Released: 1997, Collectors Guide Publishing Inc.
Martin Popoff has just released his 30th book on Hard Rock/Heavy Metal. His work hasn’t been getting nearly enough attention in our book reviews section. As of 2011 we’ve only reviewed five of his 30 titles on this site. Well to celebrate the 30th book milestone of sorts, this month (March, 2011) I’m going to go back to the core of his writing career and review the four (or five or six depends how you count) books that are the collections of his reviews. I’ve already reviewed the title THE COLLECTORS GUIDE TO HEAVY METAL VOLUME I: THE 70’s back in 2004. Click here for review. http://www.metal-rules.com/review/viewreview.php
Also reviewed in this series this month are the original COLLECTORS GUIDE and the decade themed follow-up series, the 70's, 80’s, 90’s and the newbie the 00’s. Plus we’ll look at his very first book going way back to 1993 RIFF KILLS MAN, the book that started it all. Incase you are confused yet here’s how it works.
RIFF KILLS MAN! (1993)
THE COLLECTORS GUIDE TO HEAVY METAL (1997)
THE COLLECTORS GUIDE TO HEAVY METAL Volume I The Seventies (2003)
THE COLLECTORS GUIDE TO HEAVY METAL Volume 2: The Eighties (2005)
THE COLLECTORS GUIDE TO HEAVY METAL Volume 3: The Nineties (2007)
THE COLLECTORS GUIDE TO HEAVY METAL Volume 4: The 00’s (2011)
There will be a bit of repetition in this feature/series of book reviews due to the similar nature of each title but each book has it’s quirks and charms. Let’s get to it!

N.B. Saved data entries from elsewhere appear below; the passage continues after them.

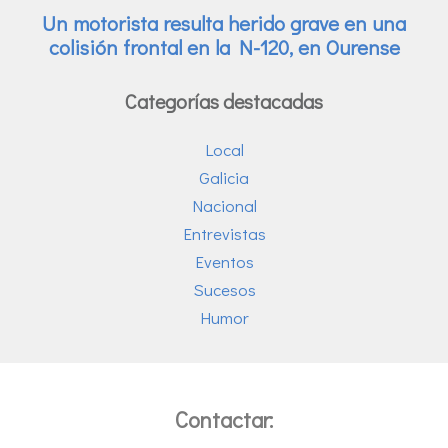
Categorías destacadas
Local
Galicia
Nacional
Entrevistas
Eventos
Sucesos
Humor
Contactar:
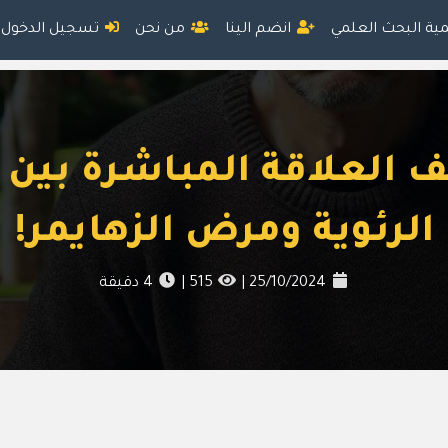
مية البحث العلمي
انضم الينا
من نحن
تسجيل الدخول
العلاقة المباشرة بين ب
الرئوية ومرض الزهايمر!
25/10/2024
|
515
|
4
دقيقة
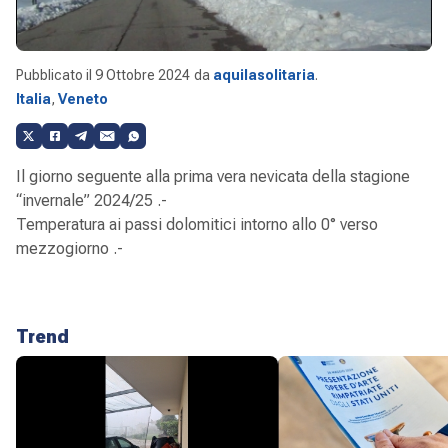
Pubblicato il
9 Ottobre 2024
da
aquilasolitaria
.
Italia
,
Veneto
Il giorno seguente alla prima vera nevicata della stagione
“invernale” 2024/25 .-
Temperatura ai passi dolomitici intorno allo 0° verso
mezzogiorno .-
Trend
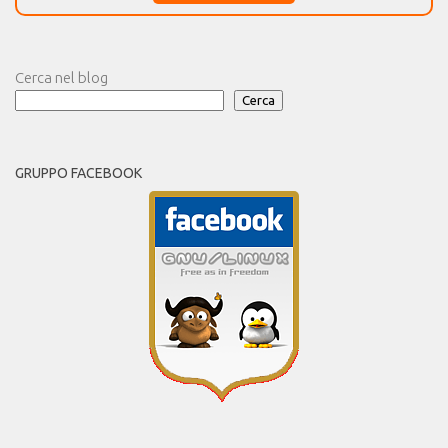
Cerca nel blog
Cerca
GRUPPO FACEBOOK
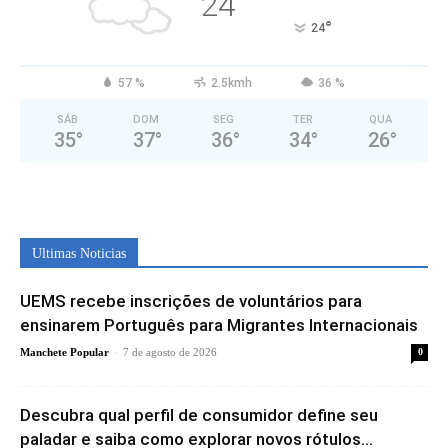
24
°
24
57 %
2.5kmh
36 %
SÁB
DOM
SEG
TER
QUA
35
°
37
°
36
°
34
°
26
°
Ultimas Noticias
UEMS recebe inscrições de voluntários para
ensinarem Português para Migrantes Internacionais
-
Manchete Popular
7 de agosto de 2026
0
Descubra qual perfil de consumidor define seu
paladar e saiba como explorar novos rótulos...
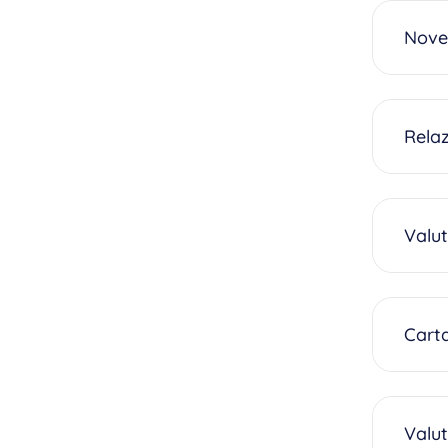
Nove
Rela
Valut
Carta
Valut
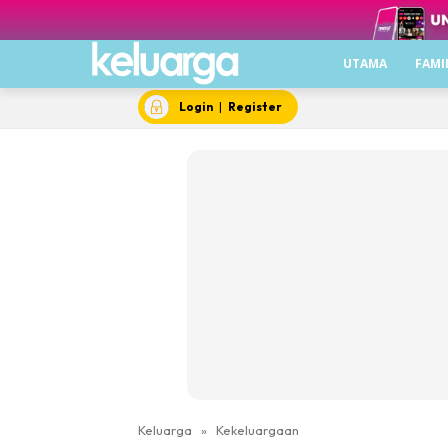
UTAMA
FAMI
Login
|
Register
Keluarga
»
Kekeluargaan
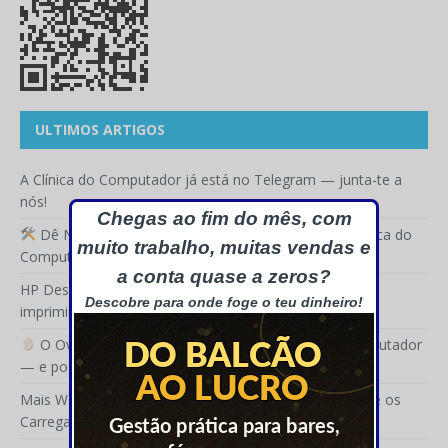
ULTIMOS ARTIGOS
A Clínica do Computador já está no Telegram — junta-te a
nós!
Chegas ao fim do mês, com
Dê Nova Vida à Sua TV: Reparações DIY com a Clínica do
muito trabalho, muitas vendas e
Computador
a conta quase a zeros?
HP DeskJet 2923e: a impressora certa para quem quer
Descobre para onde foge o teu dinheiro!
imprimir sem complicações
O Ovo de Páscoa Mágico chegou à Clínica do Computador
— e pode ter uma surpresa para si!
Mais Watts Não Significa Mais Rápido: A Verdade Sobre os
Carregadores de Smartphone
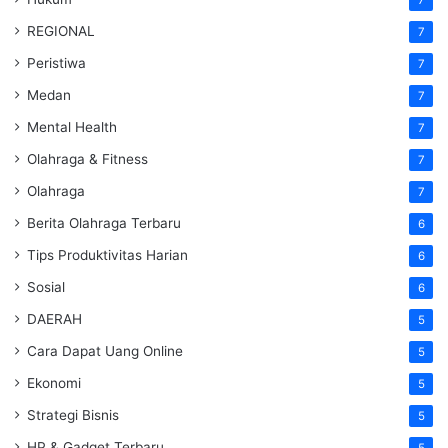
REGIONAL
7
Peristiwa
7
Medan
7
Mental Health
7
Olahraga & Fitness
7
Olahraga
7
Berita Olahraga Terbaru
6
Tips Produktivitas Harian
6
Sosial
6
DAERAH
5
Cara Dapat Uang Online
5
Ekonomi
5
Strategi Bisnis
5
HP & Gadget Terbaru
5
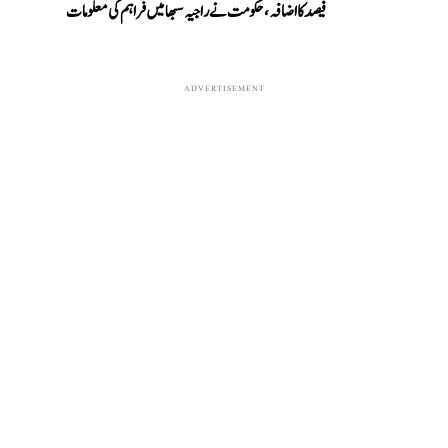
فیصد کا اضافہ، حکومت نے راجیہ سبھا میں فراہم کی معلومات
ADVERTISEMENT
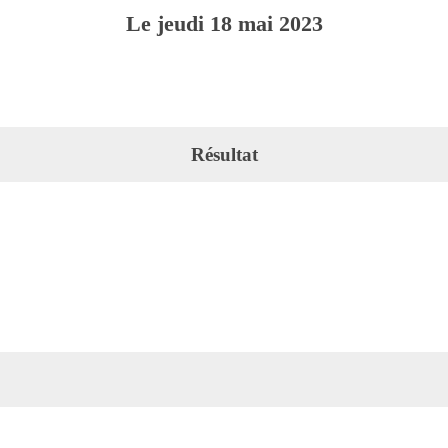
Le
jeudi
18
mai
2023
Résultat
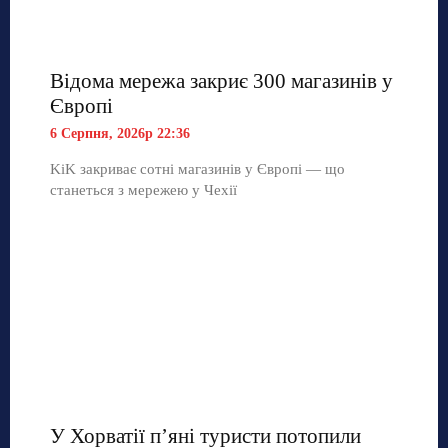
Відома мережа закриє 300 магазинів у
Європі
6 Серпня, 2026р 22:36
KiK закриває сотні магазинів у Європі — що
станеться з мережею у Чехії
У Хорватії пʼяні туристи потопили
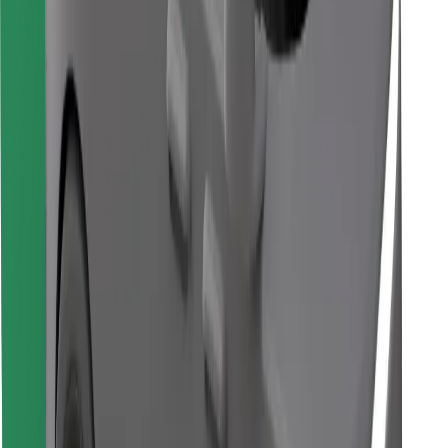
Find din yndlingsmad!
Download Bolt Food-appen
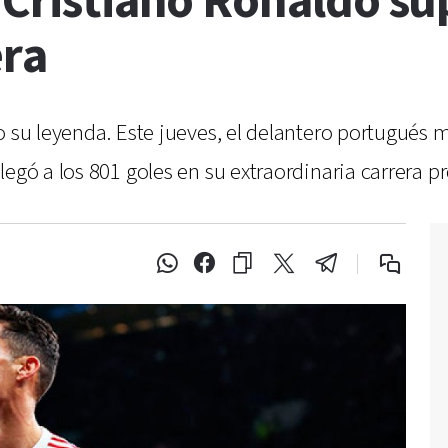
 Cristiano Ronaldo su
era
 su leyenda. Este jueves, el delantero portugués ma
egó a los 801 goles en su extraordinaria carrera pr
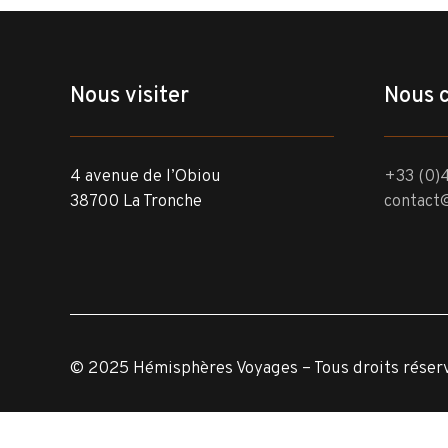
Nous visiter
Nous 
4 avenue de l’Obiou
+33 (0)4
38700 La Tronche
contact
© 2025 Hémisphères Voyages – Tous droits réser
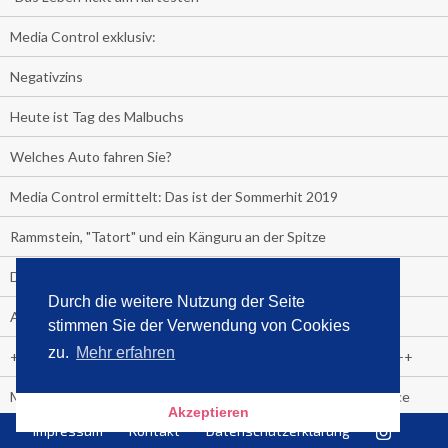
Media Control exklusiv:
Negativzins
Heute ist Tag des Malbuchs
Welches Auto fahren Sie?
Media Control ermittelt: Das ist der Sommerhit 2019
Rammstein, "Tatort" und ein Känguru an der Spitze
Die Promi-Bestseller 1. Halbjahr 2019
Durch die weitere Nutzung der Seite
Alle Bestseller in der Übersicht
stimmen Sie der Verwendung von Cookies
zu.
Mehr erfahren
+++++ Media Control News +++++ Media Control News +++++
Media Control beruft Arnd von Conrady zum Leiter E-Commerce
Akzeptieren
Impressum
Kontakt
Datenschutzerklärung
Zuschauer-Trend der Fußball Frauen WM:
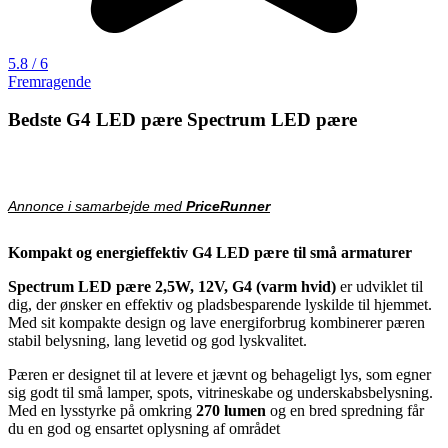
5.8 / 6
Fremragende
Bedste G4 LED pære Spectrum LED pære
Annonce i samarbejde med
PriceRunner
Kompakt og energieffektiv G4 LED pære til små armaturer
Spectrum LED pære 2,5W, 12V, G4 (varm hvid)
er udviklet til
dig, der ønsker en effektiv og pladsbesparende lyskilde til hjemmet.
Med sit kompakte design og lave energiforbrug kombinerer pæren
stabil belysning, lang levetid og god lyskvalitet.
Pæren er designet til at levere et jævnt og behageligt lys, som egner
sig godt til små lamper, spots, vitrineskabe og underskabsbelysning.
Med en lysstyrke på omkring
270 lumen
og en bred spredning får
du en god og ensartet oplysning af området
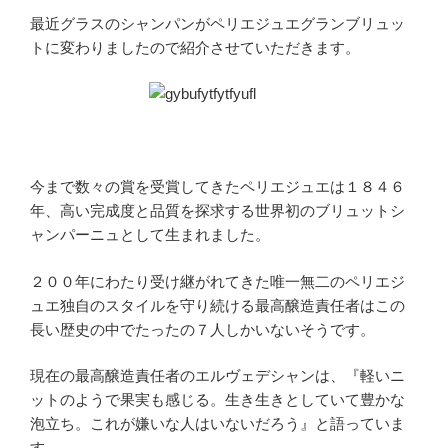
最近グラスのシャンパンがペリエジュエグランブリュッ
トに変わりましたので紹介させていただきます。
今まで数々の賞を受賞してきたペリエジュエは１８４６
年、高い完成度と品質を探求する世界初のブリュットシ
ャンパーニュとして生まれました。
２００年にわたり受け継がれてきた唯一無二のペリエジ
ュエ独自のスタイルを守り続ける最高醸造責任者はこの
長い歴史の中でたったの７人しかいないそうです。
現在の最高醸造責任者のエルヴェデシャンは、『軽いニ
ットのようで果実も感じる。生き生きとしていて豊かな
泡立ち。これが嫌いな人はいないだろう』と語っていま
す。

Four years after the release of his debut title RIFF KILLS MAN! Martin works and reworks his initial book into the now globally acclaimed and popular COLLECTORS GUIDE series. Martin second collection of reviews is much more than just editing and rewriting a few reviews, he actually doubles the number of reviews to 3700! By 1997, Popoff had already written more Heavy Metal album reviews than anyone on the planet. That’s an important point because many scholars of Metal point to 1997 as the year that Metal really exploded on a global scale. His first book got a lot of attention and positive press for it’s innovation and he continues the trend here.
It’s a monster book at 537 pages and smaller font than the previous title. The book comes with a bonus CD of Century Media artists who in hindsight were really cutting edge and innovative at the time. Some of the other excellent features are the lists and appendices. There are quite a few personal ‘Best of lists’ which are always fun and great for debate.
Martin again includes a Glossary of Terms and definitions for the various sub-genres. He also employs for the first time the now iconic cover art (I still don’t know exactly what it is…a rusted train wheel?) which is perhaps a more mature or sophisticated image than for example, a dude on a motorcycle with a sword fighting a dragon.
In THE COLECTORS GUIDE Martin expands his listening repertoire to include more Death Metal, Black Metal and more extreme styles. It’s fairly clear even at this point he doesn’t like much of it, being fairly dismissive of Darkthrone, Mayhem and so on. He also had embraced grunge so there is a quite a type of appreciation for Soundgarden, Pearl Jam and so on. It was at this point where I started to realize that if Martin liked an album, I’d probably not like it and if he disliked an album, I’d like it. This book became an extremely useful benchmark when record shopping. I’d bring it along and flip through it and if I came across an unknown band (to me) and Martin gave a detain score I would judge accordingly. There were of course those times where our opinions would click and all would be well with my new purchases.
This book is still the standard and with the massive proliferation of supply and demand, not only for Martin’s writing but for Metal literature in general, there was no where to go but up and expand this book into a series. Welcome to the new millennium!